Two general patterns of T₂ values appeared, separated into two groups: posterior increased (PI) and core centered (CC). When comparing white matter T₂ values between the two groups, posterior peri-infarct slices were significantly greater than anterior peri-infarct slices. There was a significant difference between white matter and upper cortex gray matter in posterior mild lesion slices of the PI group (p value = 0.031). The myelination score was NO for all central slices. 4/5 of the animals of the PI group had obvious signs of tissue injury at the deep cortex central lesion slice. There were no signs of injury in the CC group. There was, however, high correlation between deep cortex T₂ values and H&E tissue injury rankings (p = 2.0 x 10^-7). Meanwhile, white matter T₂ values and H&E scores were not significant (p = 0.182).

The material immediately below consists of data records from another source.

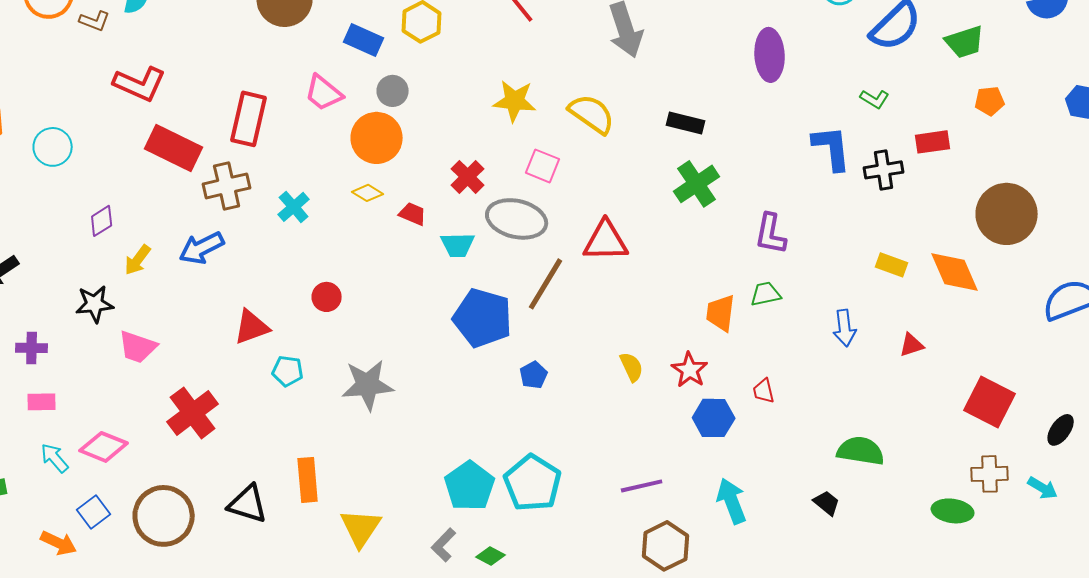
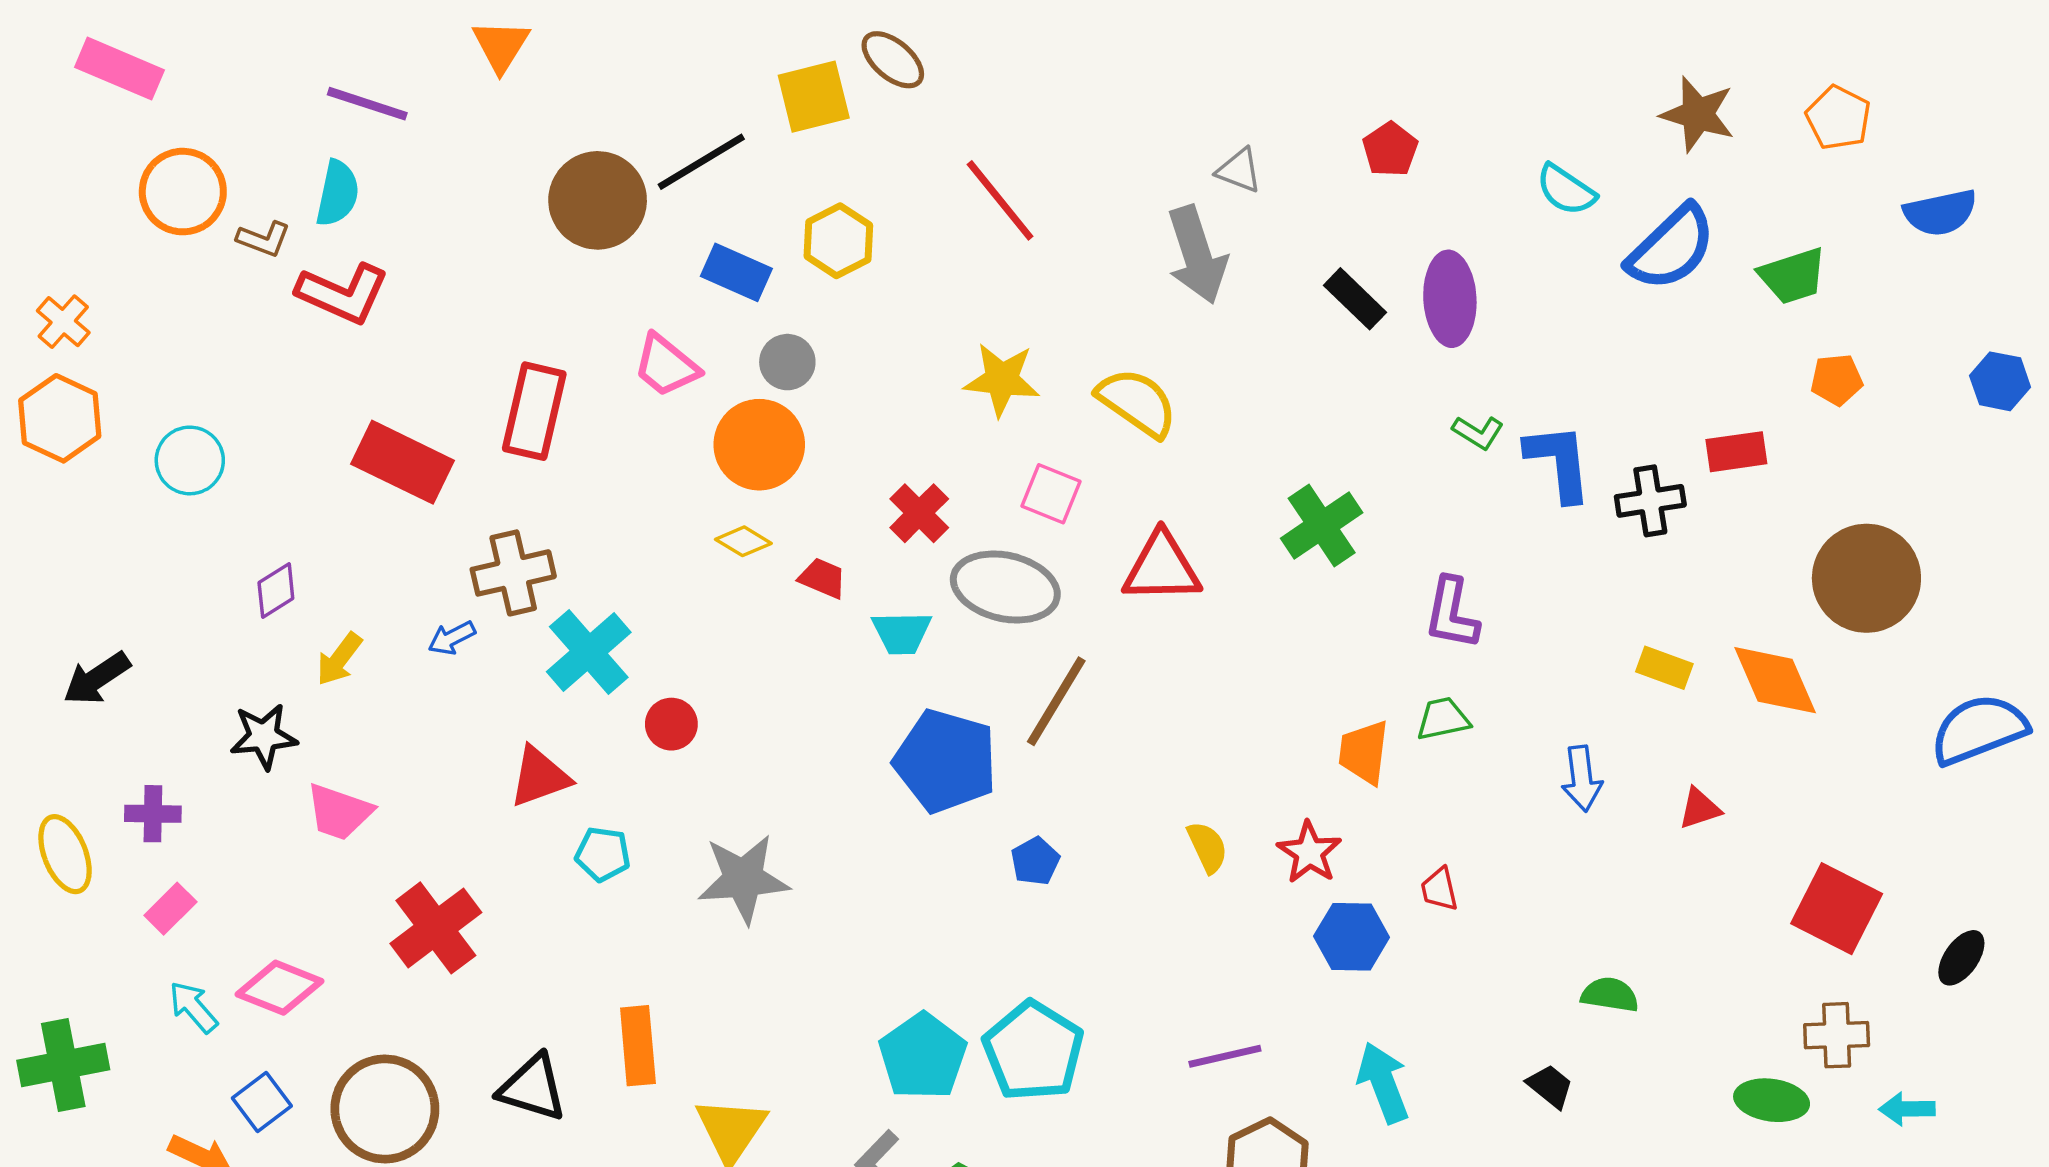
red L-shape: (140, 84) -> (343, 293), moved
green L-shape: (875, 99) -> (1478, 432), moved
black rectangle: (686, 123) -> (1355, 299), moved, turned 30
brown cross: (227, 186) -> (513, 573), moved
cyan cross: (294, 207) -> (589, 652), moved, size x1.5
red triangle: (606, 241) -> (1162, 568), moved
blue arrow: (202, 248) -> (452, 638), size x0.6
pink rectangle: (42, 402) -> (170, 909), turned -44
green semicircle: (861, 451) -> (1610, 995), size x0.7
cyan arrow: (1043, 488) -> (1907, 1109), moved, turned 148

At posterior slices remote from the ischemic core, signs of ischemic T₂changes of white matter was greater than gray matter in the PI group. These changes were not observed in the CC group. Comparing central slice of PI and CC groups showed greater T₂ responses occurred in the PI group than in the CC group, suggesting a more severe ischemic insult occurred in animals of the PI group. However, posterior peri-infarct white matter did not show greater signs of tissue injury detectable by H&E than gray matter. The enhanced T₂ ischemic changes in posterior peri-infarct white matter appears to be due to reasons other than tissue injury detectable by H&E staining, such as cerebral edema and microscopic axonal injury. In conclusion, the data supports that white matter in adult rats can be more susceptible than gray matter to peri-infarct ischemic changes detected in the form of T₂ changes, specifically posterior to the ischemic lesion. Increased T₂ changes are a reflection of ischemic changes that could benefit from novel treatments targeted at white matter.